Certainement l’un des pires comics depuis des années. Sans exagération hein. Et même si Bermejo c’est joli, la lourdeur de son style et l’immondice que nous délivre Azzarello font de ce comics un truc à vomir. On parlait du Batman qui tue et qui utilise des flingues comme l’horreur de la caractérisation du personnage sans qu’on puisse s’imaginer qu’un jour on aurait un Batman violeur, ou au minimum un agresseur sexuel…

Cielo
Cielo

Au moins les dessins sont beaux :D

Resendes
Resendes

Très bonne review Blue ! Si seulement ce cas extrême pouvait faire sauter Didio et Brian ..

Sindri Windback
Sindri Windback

Alors le comics est peut être médiocre, voir lamentable, je l’ai pas lu, mais j’ai trouvé que le cynisme/mauvaise foi de l’article décrédibilisait un peu la review et rendait surtout l’article assez désagréable à lire. Après ça reste mon avis personnel.

MoiToutSimplement
MoiToutSimplement

Batman Damned est une purge

Yann Moix
Yann Moix

Il y aura donc que tonton Miller qui peut faire quelque chose de bien chez DC …

Jo Ker
Jo Ker

Mais WTF ? Vous êtes sûrs qu’on parle du même duo qui nous a pondu Joker et Luthor ?
J’attends la sortie VF du titre pour le lire et c’est (c’était ?) une de mes plus grosses attentes mais là, j’ai de gros doutes.
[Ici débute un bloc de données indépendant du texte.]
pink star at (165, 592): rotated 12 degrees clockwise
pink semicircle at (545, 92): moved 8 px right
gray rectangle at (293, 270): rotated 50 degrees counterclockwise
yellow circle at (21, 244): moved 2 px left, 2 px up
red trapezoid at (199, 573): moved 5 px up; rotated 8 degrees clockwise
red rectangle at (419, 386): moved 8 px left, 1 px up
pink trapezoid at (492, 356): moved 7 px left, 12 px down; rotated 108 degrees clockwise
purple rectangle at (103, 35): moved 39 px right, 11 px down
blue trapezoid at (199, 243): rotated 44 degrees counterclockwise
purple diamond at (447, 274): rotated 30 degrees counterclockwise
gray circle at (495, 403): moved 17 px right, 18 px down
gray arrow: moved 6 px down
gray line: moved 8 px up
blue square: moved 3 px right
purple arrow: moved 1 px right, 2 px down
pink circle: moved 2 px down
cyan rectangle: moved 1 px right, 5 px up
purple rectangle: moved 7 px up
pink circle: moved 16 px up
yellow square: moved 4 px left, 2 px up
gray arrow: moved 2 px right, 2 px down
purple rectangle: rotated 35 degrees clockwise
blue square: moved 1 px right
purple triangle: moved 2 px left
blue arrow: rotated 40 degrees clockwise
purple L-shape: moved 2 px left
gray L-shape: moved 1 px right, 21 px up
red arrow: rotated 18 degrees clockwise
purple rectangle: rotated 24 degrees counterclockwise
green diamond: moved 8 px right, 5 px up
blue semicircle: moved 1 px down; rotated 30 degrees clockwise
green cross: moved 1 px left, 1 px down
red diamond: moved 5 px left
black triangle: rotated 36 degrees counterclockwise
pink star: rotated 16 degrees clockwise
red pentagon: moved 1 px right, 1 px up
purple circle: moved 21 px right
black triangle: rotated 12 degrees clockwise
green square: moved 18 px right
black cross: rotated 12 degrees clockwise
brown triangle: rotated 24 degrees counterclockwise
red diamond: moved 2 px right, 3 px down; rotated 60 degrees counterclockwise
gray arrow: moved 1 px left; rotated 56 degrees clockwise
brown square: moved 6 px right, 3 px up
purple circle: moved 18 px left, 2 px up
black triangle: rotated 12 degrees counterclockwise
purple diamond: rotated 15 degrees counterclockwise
M**d* alors !!!
Merci Blue en tout cas pour la review, ça a au moins le mérite de t’avoir inspiré un joli texte ;)

Diacelium
Diacelium

« Hello, dark knight, my old friend »

Balaxang
Balaxang

En fait Batman Damned c’est la suite spirituelle de Batman Cacophony, Kevin Smith finira son histoire… je le sens arriver…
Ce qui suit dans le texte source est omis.